(Document structure recognition data)
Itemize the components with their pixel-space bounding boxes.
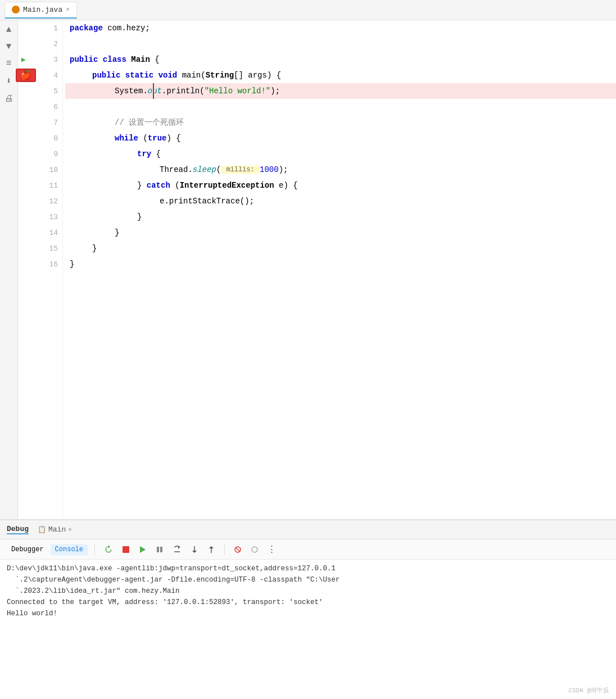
gutter-row-4: ▶ 🍎 4 (18, 67, 62, 83)
line-num-10: 10 (47, 166, 58, 174)
interrupted-exception: InterruptedException (180, 181, 274, 190)
line-num-8: 8 (47, 134, 58, 143)
debug-apple-icon: 🍎 (20, 70, 31, 81)
step-out-button[interactable] (205, 544, 218, 555)
gutter-row-1: 1 (18, 20, 62, 36)
rerun-button[interactable] (102, 544, 115, 555)
step-over-button[interactable] (170, 544, 184, 555)
more-button[interactable]: ⋮ (265, 543, 278, 556)
svg-marker-2 (140, 546, 146, 553)
svg-marker-8 (192, 551, 197, 553)
kw-while: while (115, 134, 138, 143)
gutter-row-3: ▶ 3 (18, 52, 62, 67)
stop-button[interactable] (120, 544, 132, 555)
console-subtab[interactable]: Console (51, 544, 88, 555)
gutter-row-7: 7 (18, 115, 62, 130)
system-out: System. (115, 87, 148, 96)
toolbar-sep-1 (94, 544, 95, 555)
line-num-3: 3 (47, 56, 58, 64)
code-line-1: package com.hezy; (65, 20, 616, 36)
debug-toolbar: Debugger Console (0, 539, 616, 560)
pause-button[interactable] (153, 544, 166, 555)
gutter-row-6: 6 (18, 99, 62, 115)
main-java-tab[interactable]: Main.java × (4, 2, 77, 19)
line-num-4: 4 (47, 71, 58, 80)
console-line-3: `.2023.2\lib\idea_rt.jar" com.hezy.Main (7, 585, 609, 597)
code-line-10: Thread.sleep( millis: 1000); (65, 162, 616, 178)
line-num-15: 15 (47, 244, 58, 253)
clear-button[interactable] (248, 544, 261, 555)
debug-breakpoint-box[interactable]: 🍎 (16, 69, 36, 82)
svg-rect-4 (160, 547, 162, 552)
hello-string: "Hello world!" (205, 87, 271, 96)
sub-tabs: Debugger Console (7, 544, 88, 555)
kw-void: void (158, 71, 178, 80)
arrow-down-icon[interactable]: ▼ (6, 42, 12, 52)
tab-close-button[interactable]: × (66, 6, 70, 13)
code-line-11: } catch (InterruptedException e) { (65, 178, 616, 193)
print-stack-trace: e.printStackT­race(); (160, 197, 254, 206)
sleep-method: sleep (193, 165, 216, 174)
line-num-14: 14 (47, 229, 58, 237)
line-num-11: 11 (47, 181, 58, 190)
line-num-1: 1 (47, 24, 58, 33)
line-num-16: 16 (47, 260, 58, 269)
debugger-subtab[interactable]: Debugger (7, 544, 48, 555)
line-num-7: 7 (47, 119, 58, 127)
code-line-2 (65, 36, 616, 52)
code-line-13: } (65, 209, 616, 225)
editor-container: ▲ ▼ ≡ ⬇ 🖨 1 2 ▶ 3 ▶ 🍎 (0, 20, 616, 519)
kw-catch: catch (147, 181, 170, 190)
align-bottom-icon[interactable]: ⬇ (6, 75, 12, 87)
main-session-tab[interactable]: 📋 Main × (38, 525, 72, 534)
code-line-5: System.out.println("Hello world!"); (65, 83, 616, 99)
sleep-value: 1000 (260, 165, 279, 174)
gutter-row-8: 8 (18, 130, 62, 146)
gutter-row-15: 15 (18, 240, 62, 256)
code-line-7: // 设置一个死循环 (65, 115, 616, 130)
console-line-4: Connected to the target VM, address: '12… (7, 597, 609, 608)
console-line-2: `.2\captureAgent\debugger-agent.jar -Dfi… (7, 574, 609, 585)
code-line-4: public static void main(String[] args) { (65, 67, 616, 83)
code-line-8: while (true) { (65, 130, 616, 146)
print-icon[interactable]: 🖨 (4, 93, 13, 104)
console-output: D:\dev\jdk11\bin\java.exe -agentlib:jdwp… (0, 560, 616, 699)
main-session-label: Main (48, 525, 66, 534)
tab-bar: Main.java × (0, 0, 616, 20)
code-line-9: try { (65, 146, 616, 162)
console-line-5: Hello world! (7, 608, 609, 619)
kw-class: class (103, 55, 126, 64)
code-line-3: public class Main { (65, 52, 616, 67)
gutter-row-13: 13 (18, 209, 62, 225)
run-icon-3[interactable]: ▶ (21, 55, 26, 64)
java-file-icon (12, 6, 20, 13)
line-num-6: 6 (47, 103, 58, 111)
gutter-row-12: 12 (18, 193, 62, 209)
code-line-16: } (65, 256, 616, 272)
param-hint-millis: millis: (221, 166, 260, 174)
code-editor[interactable]: package com.hezy; public class Main { pu… (63, 20, 616, 519)
gutter-row-5: 5 (18, 83, 62, 99)
code-line-14: } (65, 225, 616, 240)
debug-tab[interactable]: Debug (7, 525, 29, 534)
svg-rect-3 (157, 547, 159, 552)
kw-package: package (70, 24, 103, 33)
thread-sleep: Thread. (160, 165, 193, 174)
arrow-up-icon[interactable]: ▲ (6, 25, 12, 35)
out-field: out (148, 87, 162, 96)
code-line-12: e.printStackT­race(); (65, 193, 616, 209)
step-into-button[interactable] (188, 544, 201, 555)
main-session-close[interactable]: × (68, 526, 72, 533)
align-left-icon[interactable]: ≡ (6, 58, 12, 69)
resume-button[interactable] (137, 544, 149, 555)
code-line-6 (65, 99, 616, 115)
toolbar-sep-2 (224, 544, 225, 555)
gutter-row-10: 10 (18, 162, 62, 178)
mute-button[interactable] (232, 544, 244, 555)
line-number-gutter: 1 2 ▶ 3 ▶ 🍎 4 5 6 (18, 20, 63, 519)
comment-cn: 设置一个死循环 (129, 117, 184, 128)
gutter-row-9: 9 (18, 146, 62, 162)
line-num-12: 12 (47, 197, 58, 206)
tab-label: Main.java (23, 6, 62, 14)
comment-prefix: // (115, 118, 129, 127)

• _About this task_:
Return the lines of the records that include the string "race".

• _Your solution_:
print-stack-trace: e.printStackT­race(); (160, 197, 254, 206)
code-line-12: e.printStackT­race(); (65, 193, 616, 209)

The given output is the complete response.